Livens admitted to catching hundreds of snakes over a long period of time, but said he only kept a small selection.

*Go to Original Article*


----------



## xterra (May 26, 2010)

In 2008 the total value of those animals would have been close to value of the fine..............doesn't seem like that much of a warning to others.


----------



## Waterrat (May 26, 2010)

I guy I buy rats from used to supply Rhys with rodents and apparently this bloke was openly boasting that he never bought a snake, he just goes for a drive and collects them from the wild. 
No wonder he got nipped! .... intelligence in disguise.


----------



## slim6y (May 26, 2010)

Waterrat said:


> I guy I buy rats from used to supply Rhys with rodents and apparently this bloke was openly boasting that he never bought a snake, he just goes for a drive and collects them from the wild.
> No wonder he got nipped! .... intelligence in disguise.


 
Unbelievable!!!

But it was merely a wrap on the hand... He'll just steal more to make his fine (possibly).

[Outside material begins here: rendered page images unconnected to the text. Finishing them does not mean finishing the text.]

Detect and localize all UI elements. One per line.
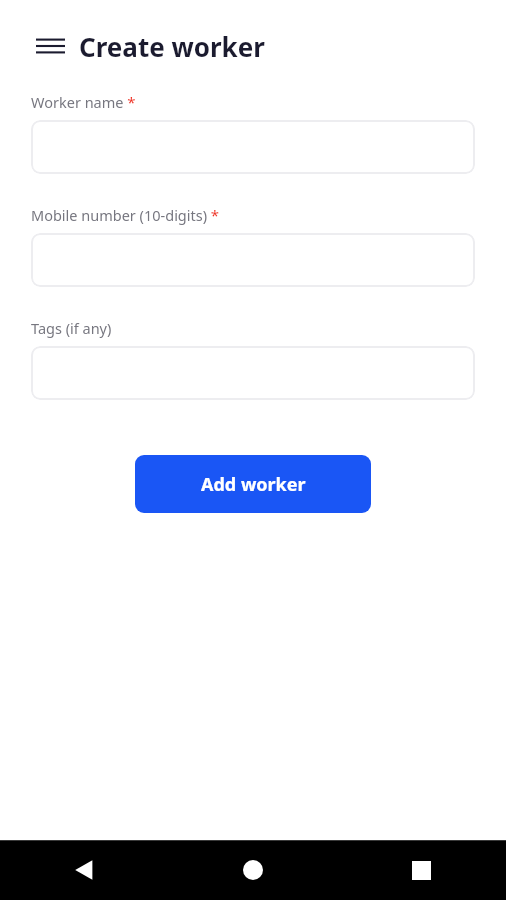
staticText: Create worker [79, 29, 265, 64]
button[interactable] [31, 120, 475, 174]
staticText: Worker name * [31, 92, 136, 112]
staticText: Add worker [201, 472, 306, 497]
staticText: Tags (if any) [31, 318, 112, 338]
staticText: Mobile number (10-digits) * [31, 205, 220, 225]
button[interactable]: Back [0, 840, 168, 900]
button[interactable]: Open navigation menu [33, 31, 67, 61]
button[interactable]: Recent apps [337, 840, 506, 900]
button[interactable] [31, 346, 475, 400]
button[interactable]: Add worker [135, 455, 371, 513]
button[interactable] [31, 233, 475, 287]
button[interactable]: Home [168, 840, 337, 900]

So I assume he was 'dobbed' in?


----------



## Bushfire (May 26, 2010)

While locality specific animals seem to be in demand this kind of thing will only increase. Already there are too many keepers and breeders with his kind of attitude.


----------



## Northern (May 26, 2010)

$4500? pffftt so not harsh enough to send any sort of warning and nowhere near fitting the punishment he deserves. I've had dealings with him before and his attitude towards everything about reptiles is wrong... the way he keeps them, the ways he treats them...wrong! He deserves a fine for mistreatment as well as for removing them from the wild.


----------



## krusty (Jun 10, 2010)

he will be back at it ASAP.


----------